Your task
Please read the records below and return each line holding the string "einer".

Entries shown
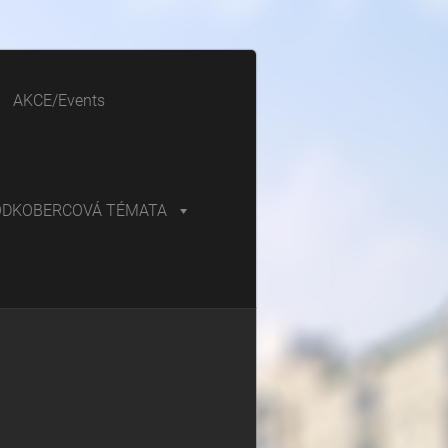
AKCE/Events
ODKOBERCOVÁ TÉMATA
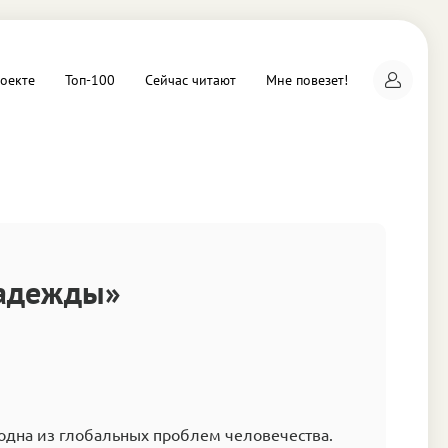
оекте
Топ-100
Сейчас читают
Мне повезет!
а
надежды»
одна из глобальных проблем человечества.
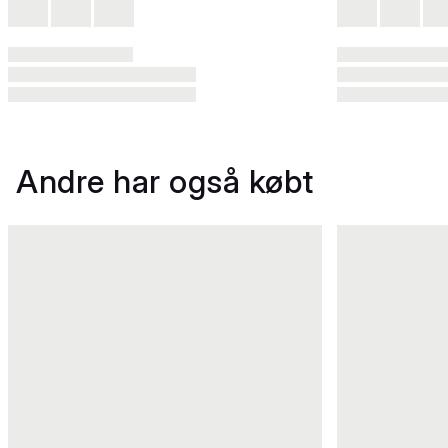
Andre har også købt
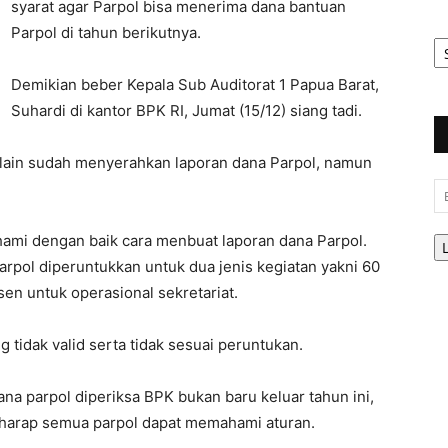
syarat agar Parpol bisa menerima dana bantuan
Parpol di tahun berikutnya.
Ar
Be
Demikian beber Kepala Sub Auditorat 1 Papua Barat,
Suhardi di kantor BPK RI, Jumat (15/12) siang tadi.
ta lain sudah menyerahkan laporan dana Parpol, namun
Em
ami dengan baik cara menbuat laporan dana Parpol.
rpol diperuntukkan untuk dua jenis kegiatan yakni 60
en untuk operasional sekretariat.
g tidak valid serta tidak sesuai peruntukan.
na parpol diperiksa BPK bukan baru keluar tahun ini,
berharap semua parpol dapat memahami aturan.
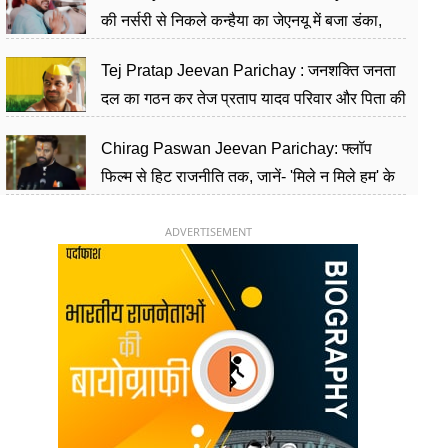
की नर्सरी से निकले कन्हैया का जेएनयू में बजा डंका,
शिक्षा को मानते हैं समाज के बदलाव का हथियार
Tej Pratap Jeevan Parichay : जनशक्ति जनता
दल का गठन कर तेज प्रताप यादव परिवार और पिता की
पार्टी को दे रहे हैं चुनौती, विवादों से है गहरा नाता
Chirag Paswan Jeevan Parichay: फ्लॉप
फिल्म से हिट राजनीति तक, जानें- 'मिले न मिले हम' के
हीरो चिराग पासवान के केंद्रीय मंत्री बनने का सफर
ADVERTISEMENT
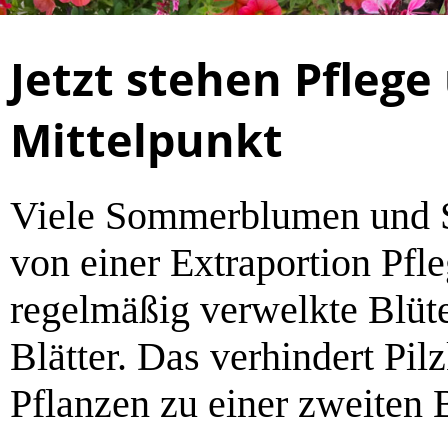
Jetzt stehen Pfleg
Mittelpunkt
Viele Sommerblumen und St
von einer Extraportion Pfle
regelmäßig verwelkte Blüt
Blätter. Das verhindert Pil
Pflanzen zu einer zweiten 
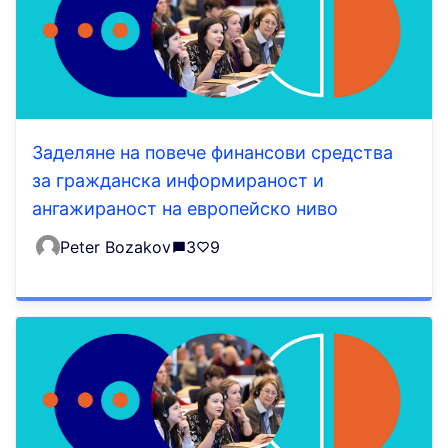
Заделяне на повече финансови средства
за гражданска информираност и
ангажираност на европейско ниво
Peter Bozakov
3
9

Response
von einer Extraportion Pfle
Pflanzen zu einer zweiten 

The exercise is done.